No script embedded in the HTML can execute until it is put in the document. Try running this code on any page:
var html = "<script>document.body.innerHTML = '';</script>";
var div = document.createElement('div');
div.innerHTML = html;
You will notice nothing change. If the "malicious" script in the HTML was run, then the document should have vanished. So, you can use the DOM to sanitize HTML without worrying about bad JS being in the HTML. As long as you snip out the script in your sanitizer of course.
By the way, your approach is pretty safe and smarter than what most people try (parse it with regex, the poor fools). However, it's best to rely on good, trusted HTML sanitizing libraries for this, like HTML Purifier. Or, if you want to do it client-side, you can use ESAPI-JS (recommended by #Brett Zamir)

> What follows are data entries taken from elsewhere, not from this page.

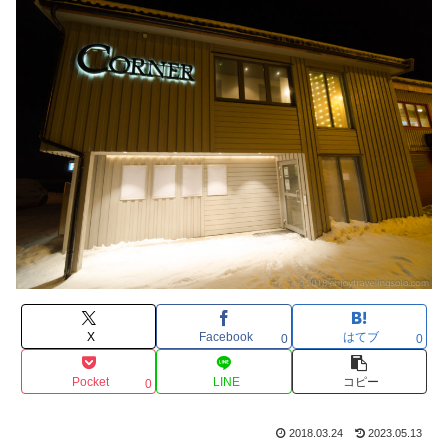
X
Facebook
はてブ
0
0
Pocket
LINE
コピー
0
2018.03.24
2023.05.13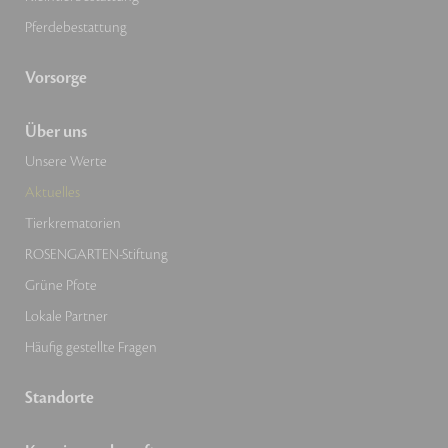
Pferdebestattung
Vorsorge
Über uns
Unsere Werte
Aktuelles
Tierkrematorien
ROSENGARTEN-Stiftung
Grüne Pfote
Lokale Partner
Häufig gestellte Fragen
Standorte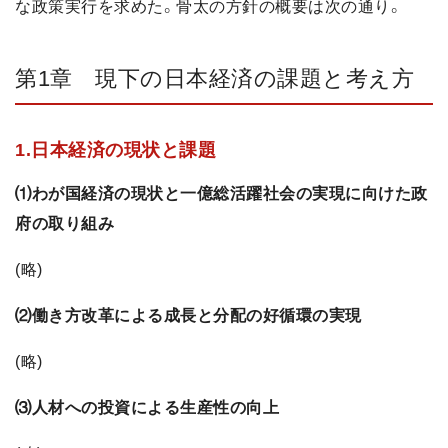
な政策実行を求めた。骨太の方針の概要は次の通り。
第1章 現下の日本経済の課題と考え方
1.日本経済の現状と課題
⑴わが国経済の現状と一億総活躍社会の実現に向けた政
府の取り組み
(略)
⑵働き方改革による成長と分配の好循環の実現
(略)
⑶人材への投資による生産性の向上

You can use a "sandboxed" iframe that won't execute anything.
var iframe = document.createElement('iframe');
iframe['sandbox'] = 'allow-same-origin';
From w3schools:
The sandbox attribute enables an extra set of restrictions for the
content in the iframe. When the sandbox attribute is present, and it will:
block form submission
block script execution
disable APIs
...
P.S. That's, by the way, exactly how we do it in our Html Sanitizer https://github.com/jitbit/HtmlSanitizer - we use the browser to interpret HTML and convert it to DOM. Feel free to check the code (or actually use the component)
(disclaimer: I'm the contributor to that OSS project)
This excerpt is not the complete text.